Datamonkeys are forever...

Posts: 1658
UCSD
Gender: male
Re: dNdS trees - Bootstrap - Var estimates - UI
Reply #1 - Sep 29th, 2005 at 5:45pm
 
Dear Albert,

There are two steps involved in computing expected syn and non-syn subs for each branch (in the batch language):

1). Based on the genetic code (which is stored in the _Genetic_Code variable when you are using chooseGeneticCode.def to select a genetic code), one needs to compute a stencil for rate matrix elements: which entries correspond to syn (or non-syn) substitutions.

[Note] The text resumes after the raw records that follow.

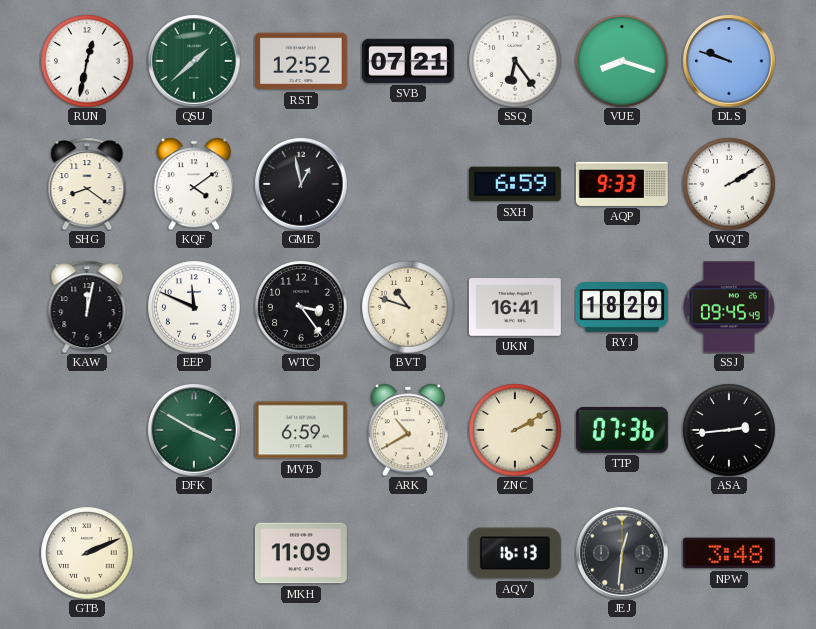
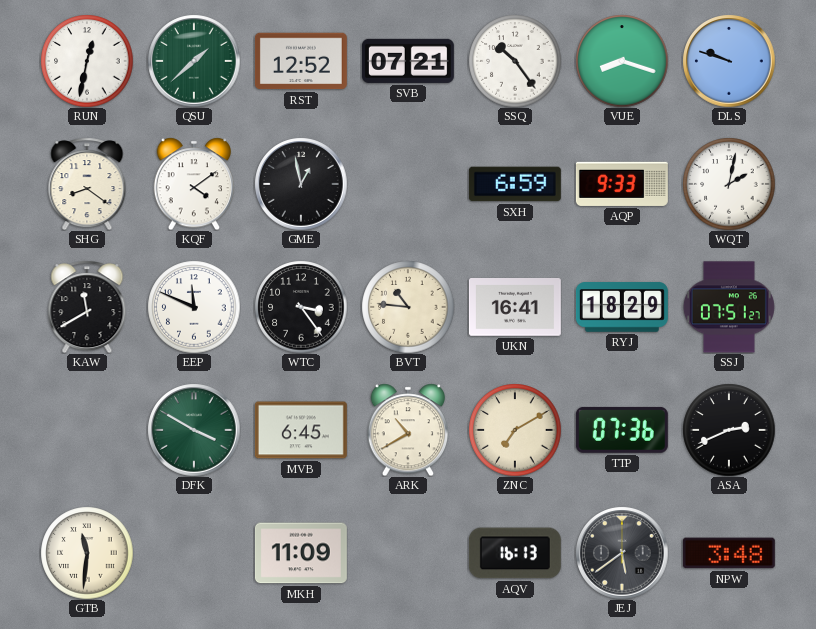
SSQ: 6:24 -> 10:24
WQT: 2:10 -> 2:02
KAW: 12:02 -> 11:40
BVT: 10:48 -> 10:46
SSJ: 09:45 -> 07:51
MVB: 6:59 -> 6:45
ZNC: 2:10 -> 7:10
ASA: 2:44 -> 2:41
GTB: 2:11 -> 11:31
JEJ: 12:31 -> 5:39
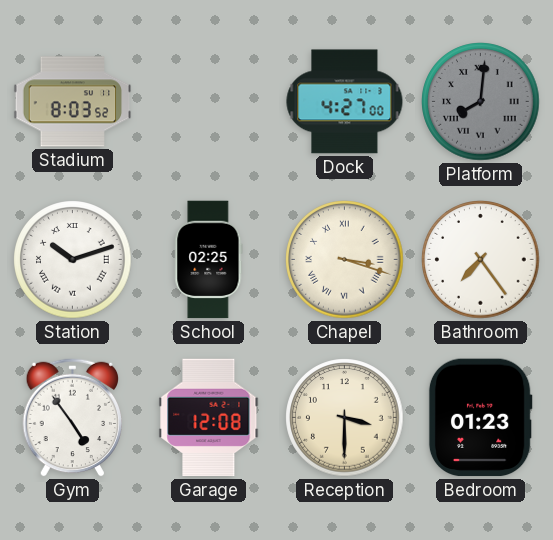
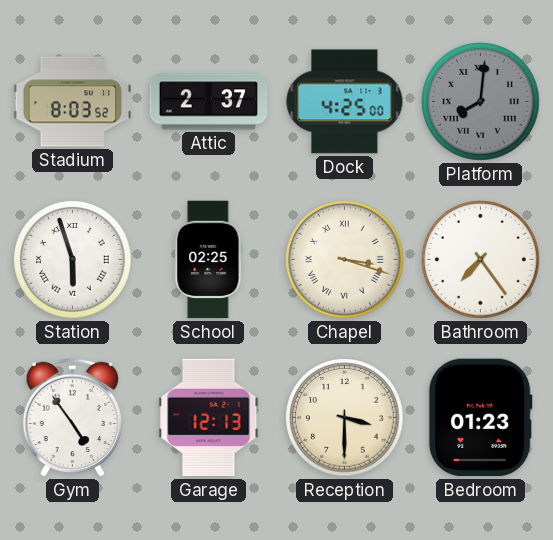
Attic: none -> 2:37
Dock: 4:27 -> 4:25
Station: 10:12 -> 5:57
Garage: 12:08 -> 12:13
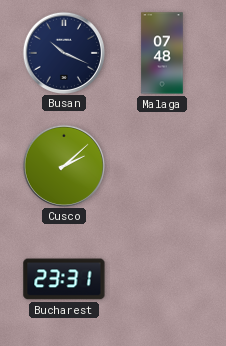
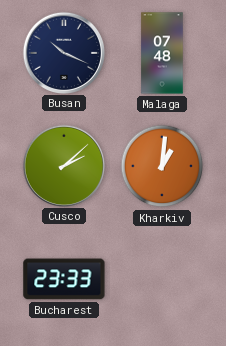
Kharkiv: none -> 1:01
Bucharest: 23:31 -> 23:33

You can check whether this variable is defined by checking if Abs(_Genetic_Code ) is positive) This step should only be done once and can be lifted straight out of 'postdNdS.bf':

Code:
/* do once */

branchNames = BranchName (givenTree,-1);
T = Columns (branchNames);

ExecuteCommands(
"GetInformation (aRateMx, givenTree."+branchNames[0]+");");

/* make syn and non-syn template matrices */

nonStopCount = Columns (aRateMx);

vertOnes = {nonStopCount,1};
horOnes  = {1,nonStopCount};

for (h1 = 0; h1<nonStopCount; h1=h1+1)
{
	vertOnes [h1] = 1;
	horOnes  [h1] = 1;
}

/* do for each replicate, here simulatedCodonEFV is the vector of
equilibrium codon frequencies for the iterate which is computed to define the model for a replicate, e.g. in simpleBootstrap.bf */

synM    = {nonStopCount,nonStopCount};
nonSynM = {nonStopCount,nonStopCount};

hShift = 0;
for (h1 = 0; h1 < 64; h1=h1+1)
{
	gc1 = _Genetic_Code[h1];
	if (gc1 == 10)
	{
		hShift = hShift+1;
	}
	else
	{
		vShift = hShift;
		for (v1 = h1+1; v1 < 64; v1=v1+1)
		{
			gc2 = _Genetic_Code[v1];
			if (gc2 == 10)
			{
				vShift = vShift + 1;
			}
			else
			{
				if (gc1 == gc2)
				{
					synM [h1-hShift][v1-vShift] = simulatedCodonEFV[h1-hShift];
					synM [v1-vShift][h1-hShift] = simulatedCodonEFV[v1-vShift];
				}
				else
				{
					nonSynM [h1-hShift][v1-vShift] = simulatedCodonEFV[h1-hShift];
					nonSynM [v1-vShift][h1-hShift] = simulatedCodonEFV[v1-vShift];
				}
			}
		}
	}
}

 



2). For every replicate, after it has been fitted, and assuming the tree used for the replicate likelihood function is 'simulatedTree', compute a pair of associative arrays (indexed by branch name) which will be populated with expected number of syn and non-syn subs (per codon here; divide by 3 if you want it by nucleotide):

Code:
synSubsAVL = {};
nsSubsAVL  = {};

for (h1=0; h1 < T-1; h1=h1+1)
{
	abn = branchNames[h1];
	ExecuteCommands("GetInformation (aRateMx, givenTree."+abn+");");
	synSubs  = (horOnes*(aRateMx$synM))*vertOnes;
	nsynSubs = (horOnes*(aRateMx$nonSynM))*vertOnes;
	synSubsAVL[abn] = synSubs;
	nsSubsAVL [abn] = nsynSubs;
}
 



Then you can do various things with those replicates: write them to file, compute means, etc.

HTH,
Sergei
Back to top
 

Associate Professor
Division of Infectious Diseases
Division of Biomedical Informatics
School of Medicine
University of California San Diego
WWW WWW  
IP Logged
 
avilella
YaBB Newbies
*
Offline


I love YaBB 1G - SP1!

Posts: 35
Re: dNdS trees - Bootstrap - Var estimates - UI
Reply #2 - Oct 18th, 2005 at 12:26pm
 
Dears,

I have been working my way through the source code to try to better
understand it, and get this Var Estimates feature done, to no avail.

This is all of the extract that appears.